Where does the word "members" appear in the entries below? Copy each line that holds it.

_ _ _

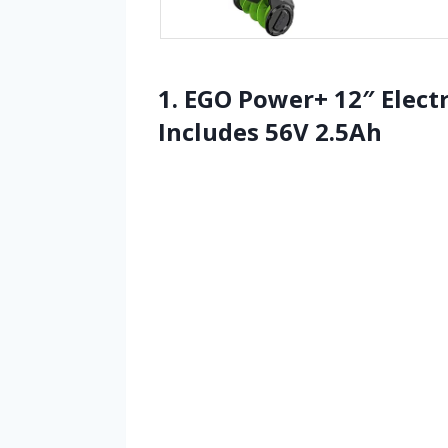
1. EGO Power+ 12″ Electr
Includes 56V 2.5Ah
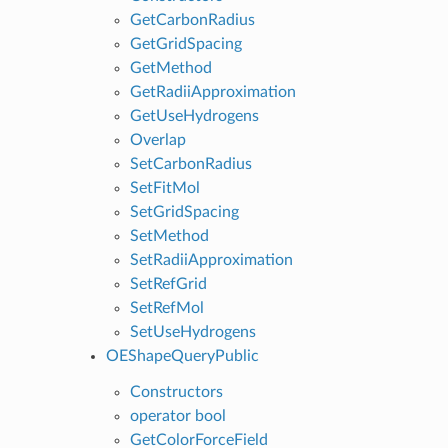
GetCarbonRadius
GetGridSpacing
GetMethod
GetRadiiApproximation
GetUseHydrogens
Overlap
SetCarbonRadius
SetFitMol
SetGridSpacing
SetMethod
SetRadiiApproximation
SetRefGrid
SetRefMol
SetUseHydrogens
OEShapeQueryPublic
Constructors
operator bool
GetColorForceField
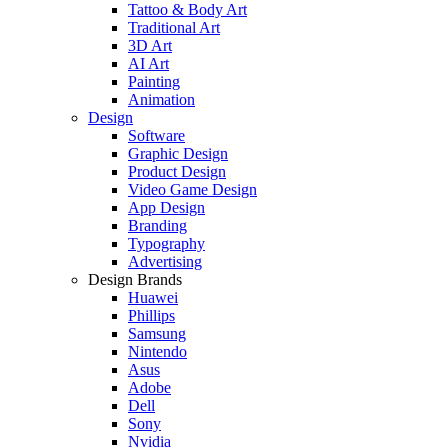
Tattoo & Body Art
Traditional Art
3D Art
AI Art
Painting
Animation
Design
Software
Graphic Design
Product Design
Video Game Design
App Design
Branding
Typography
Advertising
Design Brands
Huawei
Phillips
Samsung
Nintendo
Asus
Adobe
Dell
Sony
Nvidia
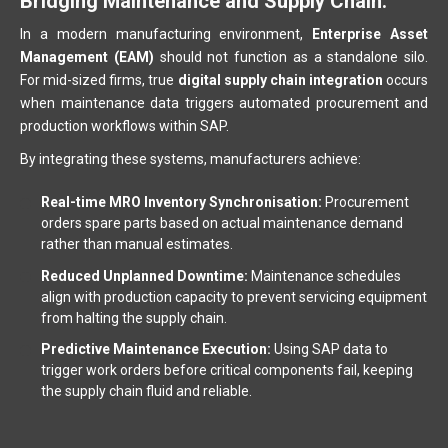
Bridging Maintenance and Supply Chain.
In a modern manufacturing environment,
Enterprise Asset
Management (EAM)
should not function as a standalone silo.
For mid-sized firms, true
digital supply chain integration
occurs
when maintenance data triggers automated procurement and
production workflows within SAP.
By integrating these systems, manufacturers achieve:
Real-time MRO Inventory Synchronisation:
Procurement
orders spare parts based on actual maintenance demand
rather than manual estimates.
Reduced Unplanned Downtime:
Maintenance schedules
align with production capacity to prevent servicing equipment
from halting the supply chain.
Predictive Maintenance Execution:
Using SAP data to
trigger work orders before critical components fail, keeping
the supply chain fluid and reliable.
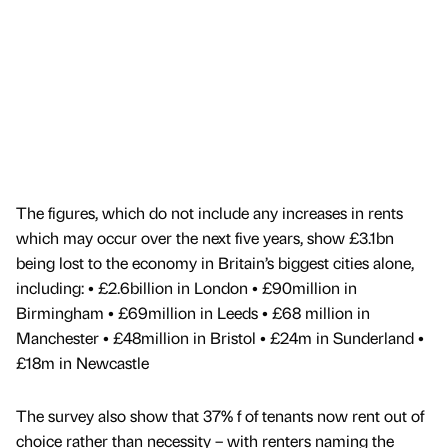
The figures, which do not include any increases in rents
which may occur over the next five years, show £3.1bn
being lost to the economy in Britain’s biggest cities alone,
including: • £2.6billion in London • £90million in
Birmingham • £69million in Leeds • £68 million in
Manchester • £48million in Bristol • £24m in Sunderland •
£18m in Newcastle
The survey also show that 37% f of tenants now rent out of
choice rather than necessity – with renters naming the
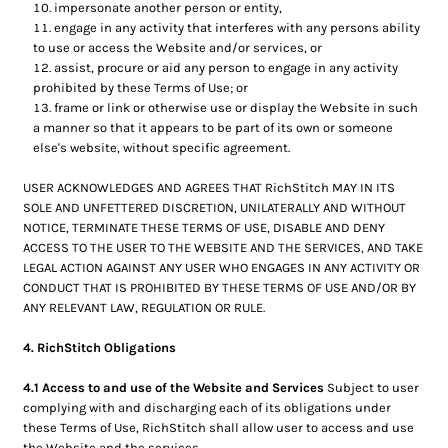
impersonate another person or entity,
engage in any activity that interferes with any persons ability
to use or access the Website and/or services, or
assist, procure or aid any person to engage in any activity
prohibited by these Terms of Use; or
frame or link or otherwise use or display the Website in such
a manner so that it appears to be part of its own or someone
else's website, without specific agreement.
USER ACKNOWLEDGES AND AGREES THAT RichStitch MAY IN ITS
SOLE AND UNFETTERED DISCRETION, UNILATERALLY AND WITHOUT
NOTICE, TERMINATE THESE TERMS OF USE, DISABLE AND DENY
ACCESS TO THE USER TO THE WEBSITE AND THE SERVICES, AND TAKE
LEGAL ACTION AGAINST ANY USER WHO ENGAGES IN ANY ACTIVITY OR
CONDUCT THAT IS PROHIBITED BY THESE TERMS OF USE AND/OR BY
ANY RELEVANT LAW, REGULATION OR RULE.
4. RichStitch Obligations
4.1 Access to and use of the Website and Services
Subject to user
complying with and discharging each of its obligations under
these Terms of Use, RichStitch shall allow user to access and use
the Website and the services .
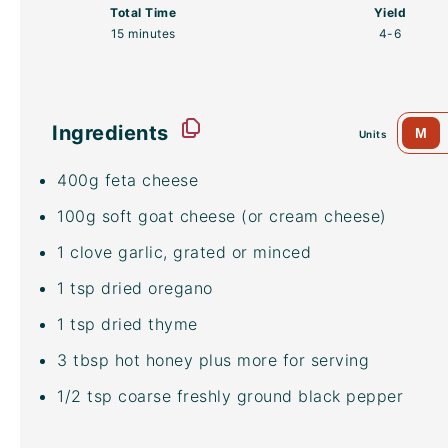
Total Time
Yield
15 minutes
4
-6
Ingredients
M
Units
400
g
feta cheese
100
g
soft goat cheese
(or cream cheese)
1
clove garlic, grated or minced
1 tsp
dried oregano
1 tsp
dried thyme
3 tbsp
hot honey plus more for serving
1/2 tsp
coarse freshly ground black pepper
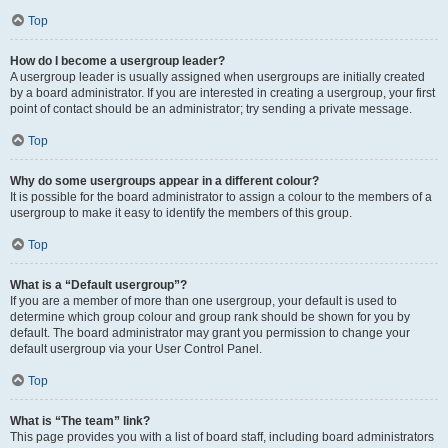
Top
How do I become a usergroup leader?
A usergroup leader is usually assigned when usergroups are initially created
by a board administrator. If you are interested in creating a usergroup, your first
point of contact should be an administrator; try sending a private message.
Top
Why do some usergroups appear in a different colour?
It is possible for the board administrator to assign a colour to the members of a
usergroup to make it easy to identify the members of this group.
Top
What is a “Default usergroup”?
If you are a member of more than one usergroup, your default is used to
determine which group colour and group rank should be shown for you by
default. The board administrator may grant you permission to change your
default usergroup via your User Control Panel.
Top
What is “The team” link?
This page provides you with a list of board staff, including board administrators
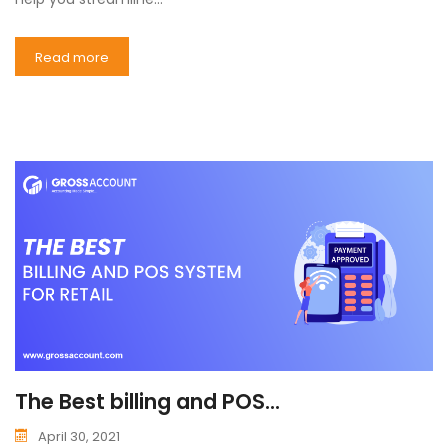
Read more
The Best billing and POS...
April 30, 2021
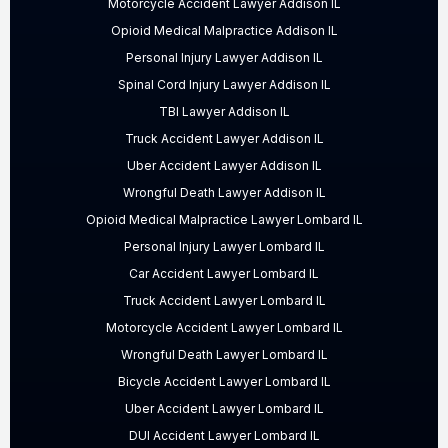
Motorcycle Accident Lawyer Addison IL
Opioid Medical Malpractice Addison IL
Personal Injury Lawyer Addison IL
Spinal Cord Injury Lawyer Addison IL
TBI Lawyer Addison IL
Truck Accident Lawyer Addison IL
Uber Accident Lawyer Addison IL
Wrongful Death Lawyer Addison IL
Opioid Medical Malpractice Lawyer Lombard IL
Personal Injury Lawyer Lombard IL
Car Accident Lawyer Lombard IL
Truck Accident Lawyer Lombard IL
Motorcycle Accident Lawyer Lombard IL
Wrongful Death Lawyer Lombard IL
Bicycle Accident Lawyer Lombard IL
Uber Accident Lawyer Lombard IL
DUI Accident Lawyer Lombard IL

_ _ _

Exercise answer:
It is possible for the board administrator to assign a colour to the members of a
usergroup to make it easy to identify the members of this group.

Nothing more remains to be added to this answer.